# 9.9 or 9.5



## mirrocraft mike (Mar 17, 2006)

is there much of a differance between a 9.5 and a 9.9 No jokes fellas I know its .4 or close to a half a horse  I 'm speaking Performance wise ??? Is there a noticeable differance in speed , power ?


----------



## misfit (Apr 5, 2004)

the difference wouldn't even register on gps.


----------



## SwollenGoat (Apr 13, 2005)

Also, another thing to consider is that most older motors measured horsepower at the flywheel. I think this changed sometime in the 80's when they started measuring actual horsepower at the prop. Measuring at the prop took into account the added drag of the driveshaft and gearset in the lower unit.

*Difference on a bigger motor probably wouldn't be that noticeable. 
Difference on a small motor like a 10hp, 8hp, 5hp etc. could be huge!

So basically if you're comparing a 9.9 Johnson manufactured in 1974 vs. one in 2004 the newer one would have more actual horsepower at the prop.


----------



## mirrocraft mike (Mar 17, 2006)

both motors are mid 70's Was looking into buying one or the other .Need a good motor as a kicker for small 9.9 inland lakes.

Thanks for the info


----------



## timmyv (Apr 26, 2006)

I have a 1971 Evinrude 9.5 HP and I swear those with a 9.9 fly by me. Then again they probably all have the 15 HP upgrade. I will tell ya it's hard for me to get rid of my 1971 because it starts on 1 pull almost everytime.


----------



## SwollenGoat (Apr 13, 2005)

mirrocraft mike said:


> both motors are mid 70's Was looking into buying one or the other .Need a good motor as a kicker for small 9.9 inland lakes.
> 
> Thanks for the info


When buying a motor of that age, biggest factor for me would be the ability to find parts. Especially water pump impellers and carb rebuild kits. Might want to check your local marinas/mechanics to see what they can get.

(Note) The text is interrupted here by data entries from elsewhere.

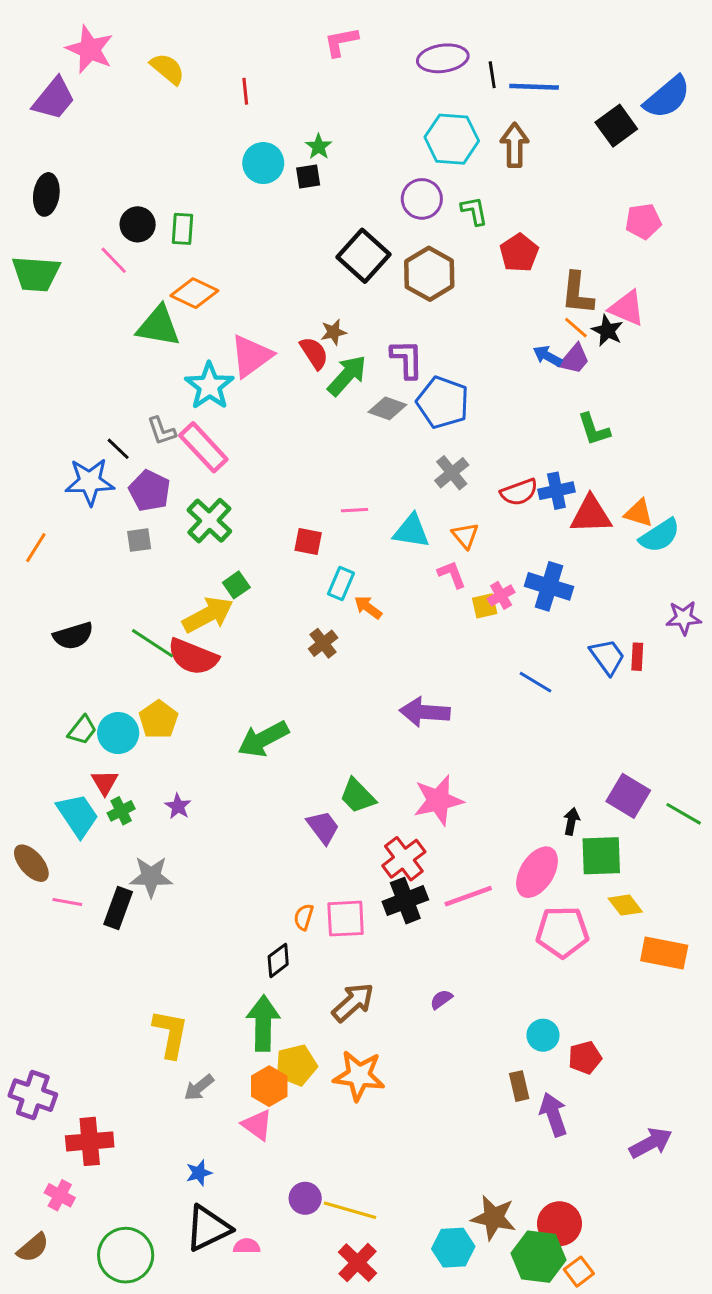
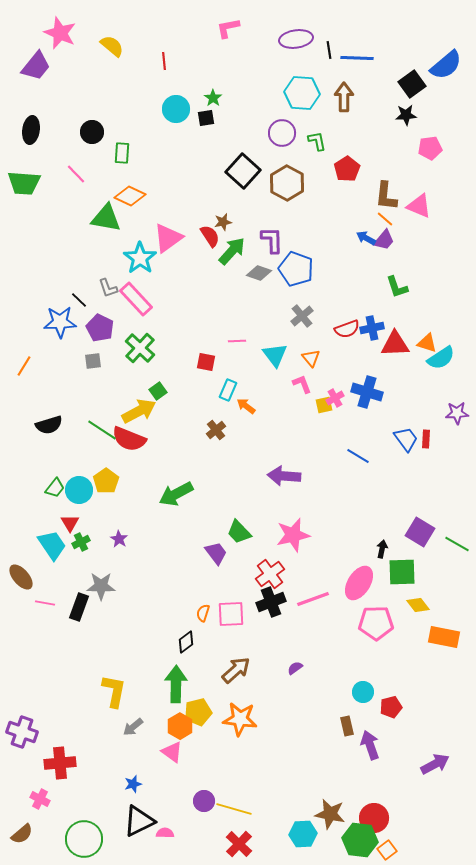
black circle: (138, 224) -> (92, 132), moved
black star: (607, 331) -> (406, 115), moved, turned -30
cyan triangle: (411, 531) -> (275, 355), turned 44

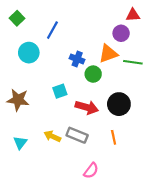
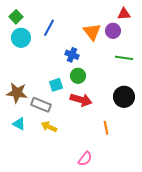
cyan circle: (29, 53) -> (21, 38), moved
orange triangle: (108, 54) -> (92, 32), moved, turned -48
green circle: (93, 74) -> (78, 76), moved
black circle: (119, 104) -> (124, 97), moved
gray rectangle: (77, 135) -> (41, 105), moved
cyan triangle: (20, 143) -> (19, 124), moved, turned -40

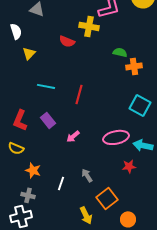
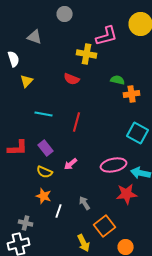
red semicircle: (67, 41) -> (72, 79), moved
red L-shape: (20, 120) -> (18, 148), turned -115
yellow semicircle: (16, 148) -> (45, 172), moved
red star: (129, 166) -> (127, 194), size x1.5
orange star: (33, 170) -> (44, 196), moved

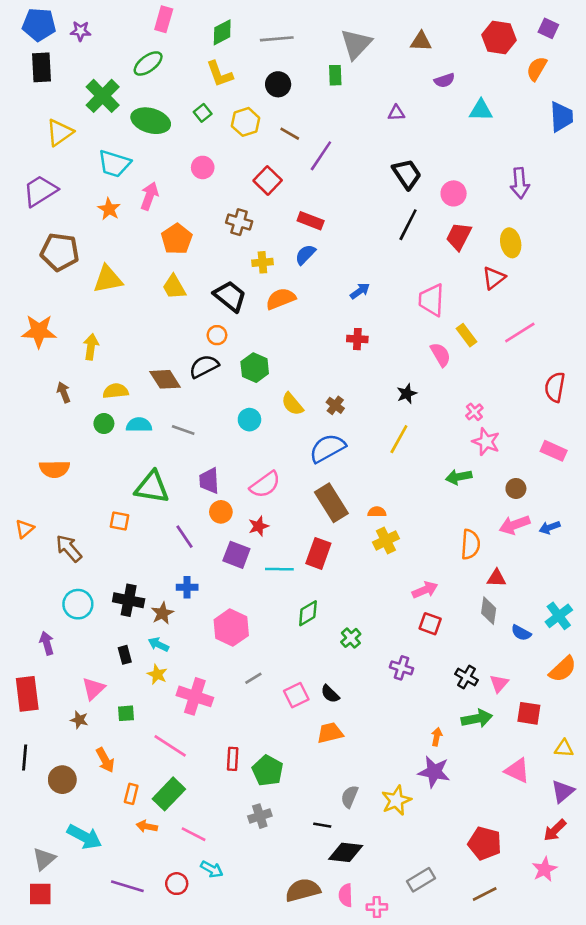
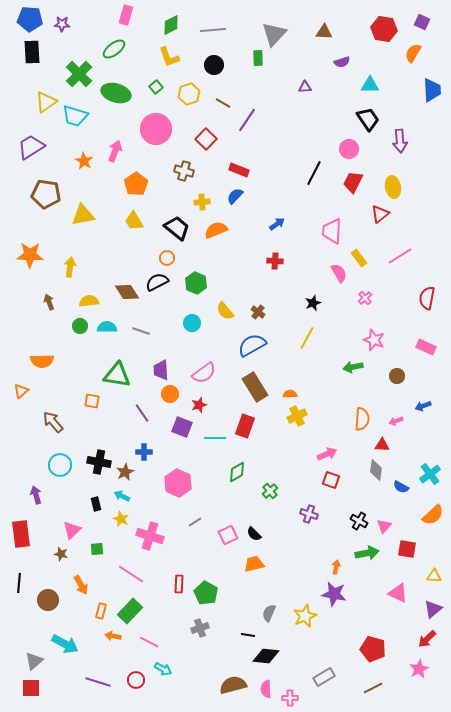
cyan trapezoid: (114, 164) -> (75, 116), moved
pink circle: (203, 167) -> (156, 129), size x1.8
black trapezoid: (407, 174) -> (368, 119), moved
pink cross: (474, 412) -> (365, 298), moved
pink arrow: (515, 525) -> (396, 421), moved, size x0.6
orange triangle: (25, 529) -> (21, 391), moved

I would base my decision on that.

But as was stated, 9.5 hp vs. 9.9 hp of same vintage would feel identical in power if both are running right.


----------



## Bob4246 (Dec 30, 2004)

I read the old OMC 9.5 motors were given a very generous HP rating. I have a '71 e-rude, and it is about equal to my '72 Merc. 7.5 HP, when pushing the same 14 foot boat. I also have an old 9.9 which has considerably more top end speed. As a kicker, the difference may not matter. 

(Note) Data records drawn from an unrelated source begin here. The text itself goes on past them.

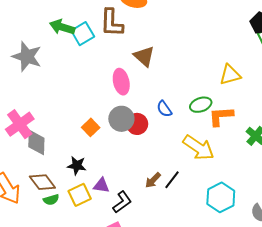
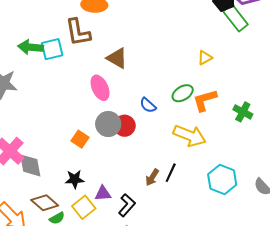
cyan square: (83, 34) -> (52, 49), turned 30
yellow triangle: (230, 75) -> (205, 58), size x0.7

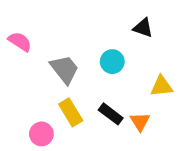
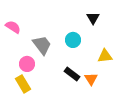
black triangle: (143, 28) -> (93, 18), turned 40
yellow rectangle: (71, 112) -> (23, 84), moved
pink circle: (41, 134) -> (27, 64), moved

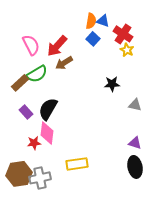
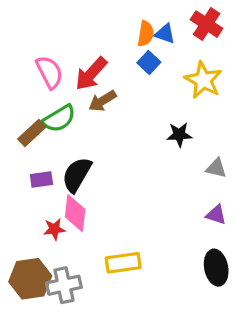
red cross: (123, 34) -> (207, 24), moved
yellow star: (127, 50) -> (203, 80), size x1.6
purple rectangle: (26, 112) -> (41, 179), turned -56
purple triangle: (135, 143) -> (216, 215), moved

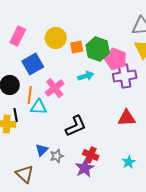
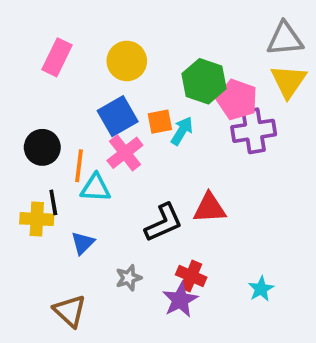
orange square: (77, 47) -> (160, 122), moved
blue square: (33, 64) -> (118, 116), moved
cyan arrow: (86, 76) -> (182, 131), turned -42
red triangle: (127, 118) -> (209, 208), moved
blue triangle: (42, 150) -> (83, 243), moved

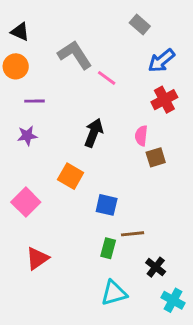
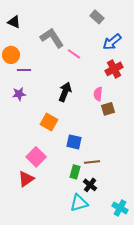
orange circle: (16, 66) -> (11, 55), moved
pink square: (26, 202) -> (36, 157), moved
black cross: (156, 267) -> (90, 185), moved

The 9.5's are good, light, quiet motors, but can be a PITA to work on. They made them to have a low profile so fishermen could cast over them from the stern of the boat. In doing so, not all parts of the motor are accessable when you remove the top cowling. The bottom cover does come off in two pieces, but then you have rubber motor mounts and springs flying around and it's a nightmare to reassemble. I took one apart 2 years ago and it's still in pieces.


----------